Introduction
Artificial intelligence may be the most powerful technology of the century—but behind the demos, the breakthroughs, and the trillion-dollar valuations, a very different story is unfolding in the credit markets. CDS traders, structured finance desks, and risk analysts have quietly begun hedging against a scenario the broader industry refuses to contemplate: that the AI boom may be running ahead of its cash flows, its customers, and its capacity to sustain the massive debt fueling its datacenter expansion. The Oracle–OpenAI megadeals, trillion-dollar infrastructure plans, and unprecedented borrowing across the sector may represent the future—or the early architecture of a credit bubble that will only be obvious in hindsight. As equity markets celebrate the AI revolution, the people paid to price risk are asking a far more sobering question: What if the AI boom is not underpriced opportunity, but overleveraged optimism?
Over the last few months, we’ve seen a sharp rise in credit default swap (CDS) activity tied to large tech names funding massive AI data center expansions. Trading volume in CDS linked to some hyperscalers has surged, and the cost of protection on Oracle’s debt has more than doubled since early fall, as banks and asset managers hedge their exposure to AI-linked credit risk. Bloomberg
At the same time, deals like Oracle’s reported $300B+ cloud contract with OpenAI and OpenAI’s broader trillion-dollar infrastructure commitments have become emblematic of the question hanging over the entire sector:
Are we watching the early signs of an AI credit bubble, or just the normal stress of funding a once-in-a-generation infrastructure build-out?
This post takes a hard, finance-literate look at that question—through the lens of datacenter debt, CDS pricing, and the gap between AI revenue stories and today’s cash flows.
1. Credit Default Swaps: The Market’s Geiger Counter for Risk
A quick refresher: CDS are insurance contracts on debt. The buyer pays a premium; the seller pays out if the underlying borrower defaults or restructures. In 2008, CDS became infamous as synthetic ways to bet on mortgage credit collapsing.
In a normal environment:
- Tight CDS spreads ≈ markets view default risk as low
- Widening CDS spreads ≈ rising concern about leverage, cash flow, or concentration risk
The recent spike in CDS pricing and volume around certain AI-exposed firms—especially Oracle—is telling:
- The cost of CDS protection on Oracle has more than doubled since September.
- Trading volume in Oracle CDS reached roughly $4.2B over a six-week period, driven largely by banks hedging their loan and bond exposure.
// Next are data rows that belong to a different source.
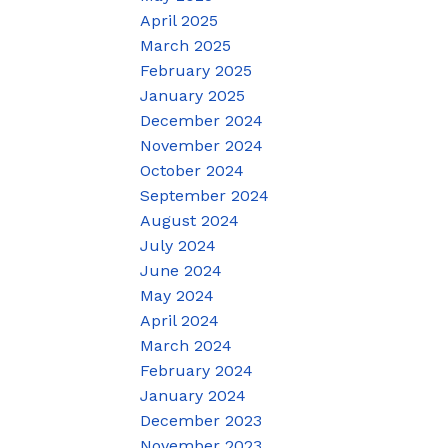
April 2025
March 2025
February 2025
January 2025
December 2024
November 2024
October 2024
September 2024
August 2024
July 2024
June 2024
May 2024
April 2024
March 2024
February 2024
January 2024
December 2023
November 2023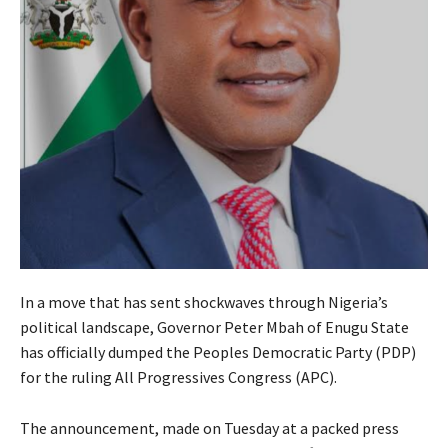
In a move that has sent shockwaves through Nigeria’s
political landscape, Governor Peter Mbah of Enugu State
has officially dumped the Peoples Democratic Party (PDP)
for the ruling All Progressives Congress (APC).
The announcement, made on Tuesday at a packed press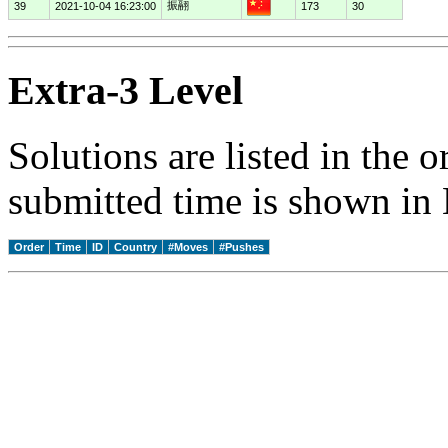
振翮
39
2021-10-04 16:23:00
173
30
Extra-3 Level
Solutions are listed in the 
submitted time is shown in
Order
Time
ID
Country
#Moves
#Pushes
Bloomberg
This doesn’t mean markets are predicting imminent default. It does mean AI-related leverage has become large enough that sophisticated players are no longer comfortable being naked long.
In other words: the credit market is now pricing an AI downside scenario as non-trivial.
2. The Oracle–OpenAI Megadeal: Transformational or Overextended?
The flashpoint is Oracle’s partnership with OpenAI.
Public reporting suggests a multi-hundred-billion-dollar cloud infrastructure deal, often cited around $300B over several years, positioning Oracle Cloud Infrastructure (OCI) as a key pillar of OpenAI’s long-term compute strategy. CIO+1
In parallel, OpenAI, Oracle and partners like SoftBank and MGX have rolled the “Stargate” concept into a massive U.S. data-center platform:
- OpenAI, Oracle, and SoftBank have collectively announced five new U.S. data center sites within the Stargate program.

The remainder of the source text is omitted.